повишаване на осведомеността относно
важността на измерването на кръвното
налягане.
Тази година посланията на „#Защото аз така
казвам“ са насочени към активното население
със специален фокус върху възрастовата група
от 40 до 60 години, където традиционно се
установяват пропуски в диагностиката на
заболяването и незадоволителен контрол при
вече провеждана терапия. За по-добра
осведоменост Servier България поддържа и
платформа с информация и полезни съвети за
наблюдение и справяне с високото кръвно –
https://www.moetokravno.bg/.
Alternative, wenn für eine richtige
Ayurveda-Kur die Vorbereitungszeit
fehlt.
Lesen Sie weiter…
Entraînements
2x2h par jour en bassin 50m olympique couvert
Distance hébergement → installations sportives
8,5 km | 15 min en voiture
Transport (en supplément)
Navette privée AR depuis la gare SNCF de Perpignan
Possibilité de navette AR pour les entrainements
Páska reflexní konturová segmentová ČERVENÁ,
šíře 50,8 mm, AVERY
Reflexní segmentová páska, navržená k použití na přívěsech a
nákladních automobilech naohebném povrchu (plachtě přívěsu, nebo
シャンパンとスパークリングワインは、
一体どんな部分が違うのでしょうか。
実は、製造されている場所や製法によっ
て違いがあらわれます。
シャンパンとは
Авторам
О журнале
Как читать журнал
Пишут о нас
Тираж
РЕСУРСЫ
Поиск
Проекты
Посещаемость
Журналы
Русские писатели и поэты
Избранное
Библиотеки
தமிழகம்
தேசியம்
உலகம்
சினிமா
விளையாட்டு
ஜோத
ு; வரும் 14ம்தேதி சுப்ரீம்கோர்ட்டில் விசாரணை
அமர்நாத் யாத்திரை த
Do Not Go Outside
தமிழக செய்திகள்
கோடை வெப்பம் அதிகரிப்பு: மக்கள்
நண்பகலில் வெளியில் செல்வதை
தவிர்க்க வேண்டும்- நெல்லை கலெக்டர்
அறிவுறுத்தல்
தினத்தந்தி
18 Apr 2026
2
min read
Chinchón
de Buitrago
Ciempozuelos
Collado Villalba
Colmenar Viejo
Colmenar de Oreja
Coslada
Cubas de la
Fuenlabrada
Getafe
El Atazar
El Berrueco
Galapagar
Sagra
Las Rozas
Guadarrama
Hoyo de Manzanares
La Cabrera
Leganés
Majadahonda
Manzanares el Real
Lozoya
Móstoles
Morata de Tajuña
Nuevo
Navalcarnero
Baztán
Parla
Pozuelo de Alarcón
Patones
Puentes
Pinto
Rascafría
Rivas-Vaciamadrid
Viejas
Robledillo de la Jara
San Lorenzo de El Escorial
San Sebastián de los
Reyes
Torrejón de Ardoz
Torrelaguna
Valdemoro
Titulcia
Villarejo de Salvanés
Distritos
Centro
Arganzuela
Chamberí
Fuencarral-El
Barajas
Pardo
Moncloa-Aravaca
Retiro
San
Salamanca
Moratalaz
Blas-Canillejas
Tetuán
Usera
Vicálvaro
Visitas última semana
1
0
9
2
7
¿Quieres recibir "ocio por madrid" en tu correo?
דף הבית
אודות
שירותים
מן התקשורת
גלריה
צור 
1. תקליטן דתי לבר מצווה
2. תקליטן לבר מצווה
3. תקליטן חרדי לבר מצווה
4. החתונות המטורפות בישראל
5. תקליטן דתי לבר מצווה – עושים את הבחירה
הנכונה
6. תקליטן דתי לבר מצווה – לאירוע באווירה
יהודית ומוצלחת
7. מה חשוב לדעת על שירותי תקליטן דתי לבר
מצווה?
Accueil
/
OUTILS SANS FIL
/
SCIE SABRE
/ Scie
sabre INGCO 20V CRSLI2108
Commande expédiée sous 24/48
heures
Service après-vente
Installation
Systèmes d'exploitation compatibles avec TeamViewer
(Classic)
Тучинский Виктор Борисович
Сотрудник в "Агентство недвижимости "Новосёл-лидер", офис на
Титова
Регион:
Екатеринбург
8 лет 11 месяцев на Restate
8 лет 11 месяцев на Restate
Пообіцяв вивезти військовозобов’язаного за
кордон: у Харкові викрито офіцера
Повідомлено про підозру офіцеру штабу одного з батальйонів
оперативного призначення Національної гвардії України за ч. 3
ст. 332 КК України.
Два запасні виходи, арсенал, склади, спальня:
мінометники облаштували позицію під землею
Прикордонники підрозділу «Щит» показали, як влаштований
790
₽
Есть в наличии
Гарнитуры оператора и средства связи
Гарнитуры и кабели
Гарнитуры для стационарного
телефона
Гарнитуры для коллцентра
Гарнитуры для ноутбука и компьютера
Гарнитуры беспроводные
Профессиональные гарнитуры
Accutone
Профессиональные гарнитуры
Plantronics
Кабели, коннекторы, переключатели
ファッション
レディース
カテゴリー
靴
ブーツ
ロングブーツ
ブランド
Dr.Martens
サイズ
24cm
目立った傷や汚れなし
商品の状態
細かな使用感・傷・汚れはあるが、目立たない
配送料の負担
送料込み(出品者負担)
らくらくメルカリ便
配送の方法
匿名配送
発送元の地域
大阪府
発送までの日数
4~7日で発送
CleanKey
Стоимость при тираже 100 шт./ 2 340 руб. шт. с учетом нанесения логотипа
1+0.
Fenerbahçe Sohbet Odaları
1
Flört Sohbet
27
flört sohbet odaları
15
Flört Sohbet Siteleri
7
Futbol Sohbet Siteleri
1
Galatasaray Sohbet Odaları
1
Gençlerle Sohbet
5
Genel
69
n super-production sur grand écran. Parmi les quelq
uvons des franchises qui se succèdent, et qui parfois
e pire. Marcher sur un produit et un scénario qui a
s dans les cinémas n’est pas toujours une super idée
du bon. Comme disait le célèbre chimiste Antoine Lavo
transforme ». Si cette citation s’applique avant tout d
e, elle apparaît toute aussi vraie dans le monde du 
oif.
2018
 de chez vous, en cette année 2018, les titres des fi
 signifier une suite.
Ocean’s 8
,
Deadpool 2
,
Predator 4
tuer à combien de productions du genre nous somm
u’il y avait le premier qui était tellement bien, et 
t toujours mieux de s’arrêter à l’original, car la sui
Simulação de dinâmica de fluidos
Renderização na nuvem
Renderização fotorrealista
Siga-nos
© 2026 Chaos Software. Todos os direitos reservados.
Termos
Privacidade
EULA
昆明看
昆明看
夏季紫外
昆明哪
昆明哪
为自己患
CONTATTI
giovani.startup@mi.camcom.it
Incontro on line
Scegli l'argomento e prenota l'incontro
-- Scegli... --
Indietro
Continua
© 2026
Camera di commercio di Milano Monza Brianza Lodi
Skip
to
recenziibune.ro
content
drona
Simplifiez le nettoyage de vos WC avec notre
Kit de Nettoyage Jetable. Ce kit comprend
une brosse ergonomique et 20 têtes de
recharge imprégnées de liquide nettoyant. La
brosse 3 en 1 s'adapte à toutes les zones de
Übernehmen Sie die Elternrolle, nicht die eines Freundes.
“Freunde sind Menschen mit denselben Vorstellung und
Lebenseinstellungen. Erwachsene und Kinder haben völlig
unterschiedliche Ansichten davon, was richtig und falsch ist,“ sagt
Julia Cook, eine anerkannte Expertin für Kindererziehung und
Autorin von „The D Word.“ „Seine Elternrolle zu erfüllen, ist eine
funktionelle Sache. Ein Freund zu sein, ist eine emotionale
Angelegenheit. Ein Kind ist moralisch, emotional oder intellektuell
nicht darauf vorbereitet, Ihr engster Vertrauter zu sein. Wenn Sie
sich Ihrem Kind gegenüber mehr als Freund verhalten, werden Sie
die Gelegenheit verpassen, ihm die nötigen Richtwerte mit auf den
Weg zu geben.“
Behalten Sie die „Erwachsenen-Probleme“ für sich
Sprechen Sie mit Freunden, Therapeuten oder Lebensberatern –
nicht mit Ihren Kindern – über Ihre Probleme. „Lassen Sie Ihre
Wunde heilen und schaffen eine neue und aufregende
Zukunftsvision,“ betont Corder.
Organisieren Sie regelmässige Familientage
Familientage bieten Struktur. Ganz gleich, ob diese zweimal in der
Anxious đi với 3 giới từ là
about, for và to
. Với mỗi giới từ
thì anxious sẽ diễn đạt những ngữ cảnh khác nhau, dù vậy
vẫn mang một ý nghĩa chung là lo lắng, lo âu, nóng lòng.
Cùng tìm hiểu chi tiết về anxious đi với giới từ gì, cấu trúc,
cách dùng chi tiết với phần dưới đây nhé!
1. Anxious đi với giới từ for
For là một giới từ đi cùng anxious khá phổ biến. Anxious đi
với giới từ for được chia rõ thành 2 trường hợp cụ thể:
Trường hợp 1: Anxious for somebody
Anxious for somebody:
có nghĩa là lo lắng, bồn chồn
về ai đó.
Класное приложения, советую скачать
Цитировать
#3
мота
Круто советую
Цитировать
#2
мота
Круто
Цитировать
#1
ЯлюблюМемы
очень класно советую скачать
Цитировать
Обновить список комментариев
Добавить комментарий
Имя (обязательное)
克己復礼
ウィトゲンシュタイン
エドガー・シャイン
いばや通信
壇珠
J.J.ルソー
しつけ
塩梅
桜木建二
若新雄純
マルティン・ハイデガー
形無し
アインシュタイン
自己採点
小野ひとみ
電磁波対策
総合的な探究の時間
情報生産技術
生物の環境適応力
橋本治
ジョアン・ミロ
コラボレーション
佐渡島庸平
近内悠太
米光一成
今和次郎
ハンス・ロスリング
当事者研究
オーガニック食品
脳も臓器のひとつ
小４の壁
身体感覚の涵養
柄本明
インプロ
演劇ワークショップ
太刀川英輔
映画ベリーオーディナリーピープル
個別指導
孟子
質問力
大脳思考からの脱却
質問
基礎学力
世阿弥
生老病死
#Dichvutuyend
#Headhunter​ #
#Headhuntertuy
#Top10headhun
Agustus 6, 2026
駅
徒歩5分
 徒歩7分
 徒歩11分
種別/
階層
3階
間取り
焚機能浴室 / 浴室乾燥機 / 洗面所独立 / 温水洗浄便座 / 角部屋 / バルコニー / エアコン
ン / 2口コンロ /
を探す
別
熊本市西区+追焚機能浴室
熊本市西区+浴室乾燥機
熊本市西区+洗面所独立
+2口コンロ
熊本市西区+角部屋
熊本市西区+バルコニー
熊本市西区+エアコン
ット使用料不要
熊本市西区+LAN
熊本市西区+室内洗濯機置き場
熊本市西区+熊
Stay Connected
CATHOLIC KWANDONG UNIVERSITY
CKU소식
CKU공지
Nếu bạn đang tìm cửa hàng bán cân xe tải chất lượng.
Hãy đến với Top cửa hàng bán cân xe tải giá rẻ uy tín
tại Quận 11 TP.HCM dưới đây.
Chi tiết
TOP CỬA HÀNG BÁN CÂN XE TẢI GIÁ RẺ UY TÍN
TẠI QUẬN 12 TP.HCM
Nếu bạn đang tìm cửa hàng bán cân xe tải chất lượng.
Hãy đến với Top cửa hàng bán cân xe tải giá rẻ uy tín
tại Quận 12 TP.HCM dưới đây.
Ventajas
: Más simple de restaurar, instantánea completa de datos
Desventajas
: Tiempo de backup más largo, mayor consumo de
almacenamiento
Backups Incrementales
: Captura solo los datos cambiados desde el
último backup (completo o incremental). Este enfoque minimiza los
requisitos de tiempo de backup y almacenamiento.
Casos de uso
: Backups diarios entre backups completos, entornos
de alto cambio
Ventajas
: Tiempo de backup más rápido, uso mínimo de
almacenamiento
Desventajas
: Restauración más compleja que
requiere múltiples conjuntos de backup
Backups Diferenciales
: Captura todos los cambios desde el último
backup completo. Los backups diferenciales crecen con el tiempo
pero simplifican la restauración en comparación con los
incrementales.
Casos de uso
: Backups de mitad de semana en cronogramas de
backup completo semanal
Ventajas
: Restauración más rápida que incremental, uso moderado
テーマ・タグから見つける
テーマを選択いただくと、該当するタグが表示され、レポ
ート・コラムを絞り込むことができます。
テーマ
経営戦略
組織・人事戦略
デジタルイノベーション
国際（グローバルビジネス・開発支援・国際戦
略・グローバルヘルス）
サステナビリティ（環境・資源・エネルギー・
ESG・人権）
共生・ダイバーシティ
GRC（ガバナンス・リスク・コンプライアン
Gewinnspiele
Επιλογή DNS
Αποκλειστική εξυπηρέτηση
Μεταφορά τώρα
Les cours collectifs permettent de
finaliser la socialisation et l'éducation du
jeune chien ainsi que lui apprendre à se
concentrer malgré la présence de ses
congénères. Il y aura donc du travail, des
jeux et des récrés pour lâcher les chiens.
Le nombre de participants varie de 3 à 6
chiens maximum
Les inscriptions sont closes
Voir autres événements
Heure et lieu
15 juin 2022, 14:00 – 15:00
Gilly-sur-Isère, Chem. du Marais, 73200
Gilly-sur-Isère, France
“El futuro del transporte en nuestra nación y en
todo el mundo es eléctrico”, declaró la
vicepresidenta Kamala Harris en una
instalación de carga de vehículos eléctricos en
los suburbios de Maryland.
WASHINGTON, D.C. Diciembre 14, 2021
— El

--- --- ---

→ **WORK REQUEST**
Your answer must be the lines from the first line of the records through the line containing "заболяването и незадоволителен контрол при", copied exactly.

→ **ANSWER SPACE**
повишаване на осведомеността относно
важността на измерването на кръвното
налягане.
Тази година посланията на „#Защото аз така
казвам“ са насочени към активното население
със специален фокус върху възрастовата група
от 40 до 60 години, където традиционно се
установяват пропуски в диагностиката на
заболяването и незадоволителен контрол при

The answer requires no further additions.